В одном из «преуведомлений» Пригов так описывает генерацию поэтического текста:
…любое стихотворение чревато, имеет потенцию разрастись в цикл, книгу, как собственно любой жест порождает вариации своих подобий в разработанном, темперированном пространстве. Поскольку пространство стихопорождения столь разработано (а в моей практике предельно актуализировано), то порождение цикла происходит по линии любых свободных валентностей – сюжетной ли линии, конструктивного ли хода, одной повторяющейся и абсорбирующей вокруг себя все прочее детали и пр. и пр. (СПКРВ, с. 260)
Развертывание текстов происходит тут в особом пространстве «стихопорождения», которое не принадлежит никому в частности, это пространство истории поэзии, ее коллективной памяти, размеченное направлениями ассоциаций и стереотипов, то есть стилистик. Пространство это – чистая потенциальность всех вообразимых валентностей (а следовательно, и направлений), которые могут связать элемент текста в сюжетной плоскости с наработанными стереотипами нарратива или через деталь, конструктивный ход подключить к генерации текста иные структуры коллективной памяти поэзии. В любом случае, однако, творчество тут понимается как припоминание, платоновский анамнезис.

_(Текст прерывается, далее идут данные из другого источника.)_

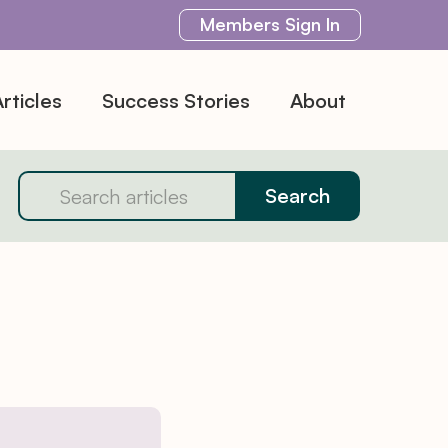
Members
Sign In
rticles
Success Stories
About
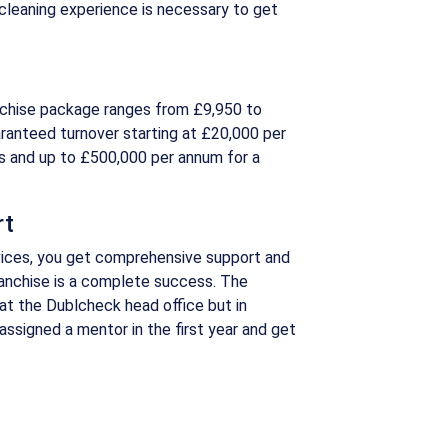
cleaning experience is necessary to get
nchise package ranges from £9,950 to
ranteed turnover starting at £20,000 per
s and up to £500,000 per annum for a
rt
ices, you get comprehensive support and
franchise is a complete success. The
 at the Dublcheck head office but in
e assigned a mentor in the first year and get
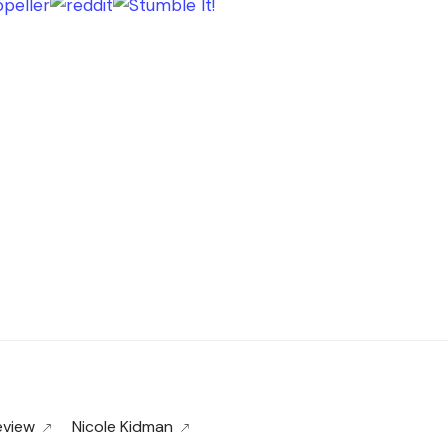
eview
Nicole Kidman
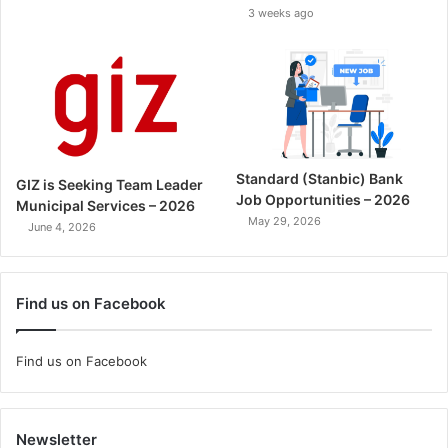
3 weeks ago
Standard (Stanbic) Bank
GIZ is Seeking Team Leader
Job Opportunities – 2026
Municipal Services – 2026
May 29, 2026
June 4, 2026
Find us on Facebook
Find us on Facebook
Newsletter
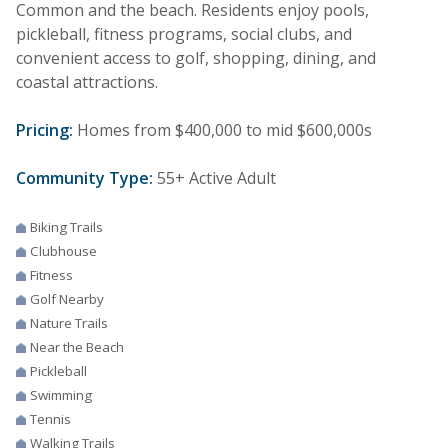
Common and the beach. Residents enjoy pools,
pickleball, fitness programs, social clubs, and
convenient access to golf, shopping, dining, and
coastal attractions.
Pricing:
Homes from $400,000 to mid $600,000s
Community Type:
55+ Active Adult
Biking Trails
Clubhouse
Fitness
Golf Nearby
Nature Trails
Near the Beach
Pickleball
Swimming
Tennis
Walking Trails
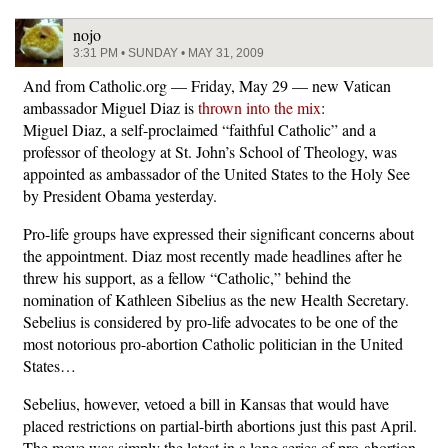
nojo
3:31 PM • SUNDAY • MAY 31, 2009
And from Catholic.org — Friday, May 29 — new Vatican
ambassador Miguel Diaz is
thrown into the mix
:
Miguel Diaz, a self-proclaimed “faithful Catholic” and a
professor of theology at St. John’s School of Theology, was
appointed as ambassador of the United States to the Holy See
by President Obama yesterday.
Pro-life groups have expressed their significant concerns about
the appointment. Diaz most recently made headlines after he
threw his support, as a fellow “Catholic,” behind the
nomination of Kathleen Sibelius as the new Health Secretary.
Sebelius is considered by pro-life advocates to be one of the
most notorious pro-abortion Catholic politician in the United
States…
Sebelius, however, vetoed a bill in Kansas that would have
placed restrictions on partial-birth abortions just this past April.
The move was simply the latest in a long series of pro-abortion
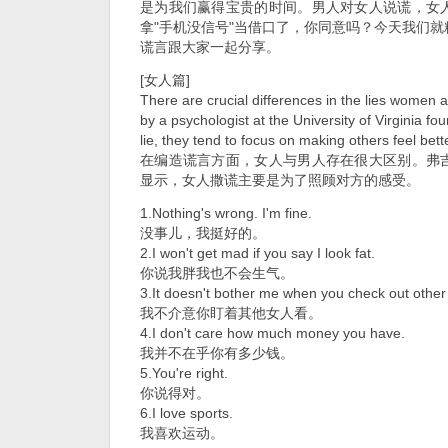
是为我们赢得宝贵的时间。男人对女人说谎，女
拿"手机没信号"当借口了，你同意吗？今天我们
谎言跟大家一起分享。
[女人篇]
There are crucial differences in the lies women a
by a psychologist at the University of Virginia 
lie, they tend to focus on making others feel bette
在编造谎言方面，女人与男人存在很大区别。弗
显示，女人撒谎主要是为了照顾对方的感受。
1.Nothing's wrong. I'm fine.
没事儿，我挺好的。
2.I won't get mad if you say I look fat.
你说我胖我也不会生气。
3.It doesn't bother me when you check out othe
我不介意你盯着其他女人看。
4.I don't care how much money you have.
我并不在乎你有多少钱。
5.You're right.
你说得对。
6.I love sports.
我喜欢运动。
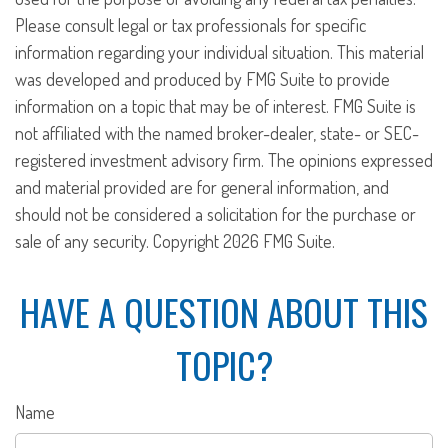
Please consult legal or tax professionals for specific
information regarding your individual situation. This material
was developed and produced by FMG Suite to provide
information on a topic that may be of interest. FMG Suite is
not affiliated with the named broker-dealer, state- or SEC-
registered investment advisory firm. The opinions expressed
and material provided are for general information, and
should not be considered a solicitation for the purchase or
sale of any security. Copyright
2026 FMG Suite.
HAVE A QUESTION ABOUT THIS
TOPIC?
Name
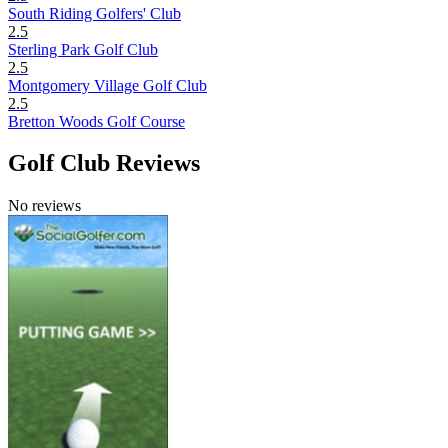
South Riding Golfers' Club
2.5
Sterling Park Golf Club
2.5
Montgomery Village Golf Club
2.5
Bretton Woods Golf Course
Golf Club Reviews
No reviews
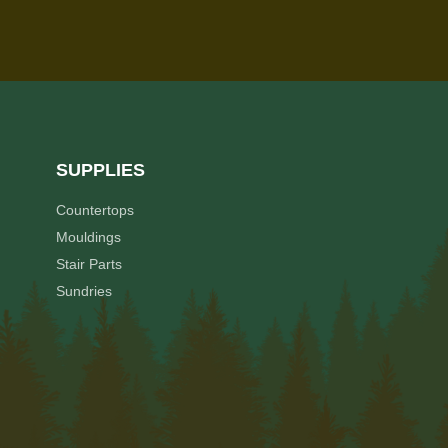
SUPPLIES
Countertops
Mouldings
Stair Parts
Sundries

Аристотель писал о необходимости вступить в некое последовательное движение (Пригов будет говорить о направлениях, линиях), которое позволит приблизиться к искомому образу памяти:
(Я считаю, что, не рассмотрев прежде всю последовательность, нельзя припомнить.) Движения ведь обычно следуют друг за другом, одно за другим, и если кто желает вспомнить, делает так: он старается ухватить начало того движения, за которым последует другое. ‹…› Ибо воспоминание означает присутствие движущей способности, то есть так, чтобы приходить в движение из самого себя, а именно из тех движений, которые имеются, как уже было сказано. И начинать нужно с начала. Поэтому кажется, что иногда припоминают по месту. А причина такова, что они очень быстро от одного переходят к другому, например от молока к белому, от белого к воздуху, а от него к влажному, после чего к тому, кто забыл, приходит воспоминание о поздней осени, если он пытается вспомнить именно это время года[327].
Воспоминание целиком зависит от расположения, порядка вещей, которые оказали воздействие на восприятие и запечатлелись в памяти (на этих рядах и «местах» основывается древнее искусство запоминания). Припоминание не знает свободы и всегда находится в некой колее, в неком ряду, который Аристотель уподобляет ряду букв в алфавите. От каждой буквы можно двигаться только вперед и назад, никакого другого пути для припоминания нет. Воспоминание складывается из порядка элементов, как мир из букв и стихий – stoichea.
Эта вписанность припоминания в колею придает тексту памяти подчеркнуто механический характер своего рода самодвижения, в котором Я играет совершенно подчиненную роль. Аристотелевский пример с серией букв в алфавите использовал и Германн Эббингхауз в своей классической книге о памяти (1913):
…при повторном появлении каждая идея борется за то, чтобы вызвать каждую иную идею той же серии. Предположим первым является а, оно теснее всего связано с b, менее тесно с с, еще менее тесно с d, и т. д. Если взять в их перевернутом порядке, b, c и d в свободном состоянии соединены с тем, что остается от а[328].
Каждая буква теснее всего связана с близлежащей, а потому припоминание алфавита, например, должно идти в порядке, установленном степенью близости и удаленности элементов. «Самостоятельные законы развертывания смысла», о которых говорит Пригов в связи с движением букв и слогов в слова и предложения, в припоминании детерминированы не зависящим от автора порядком. Отсюда парадоксальное заявление Пригова:
Но к великому моему счастью (а может быть, это только всегдашняя иллюзия), обнаружил я впоследствии, что любому способу соединения слов что‐нибудь в жизни да соответствует (СПКРВ, с. 115).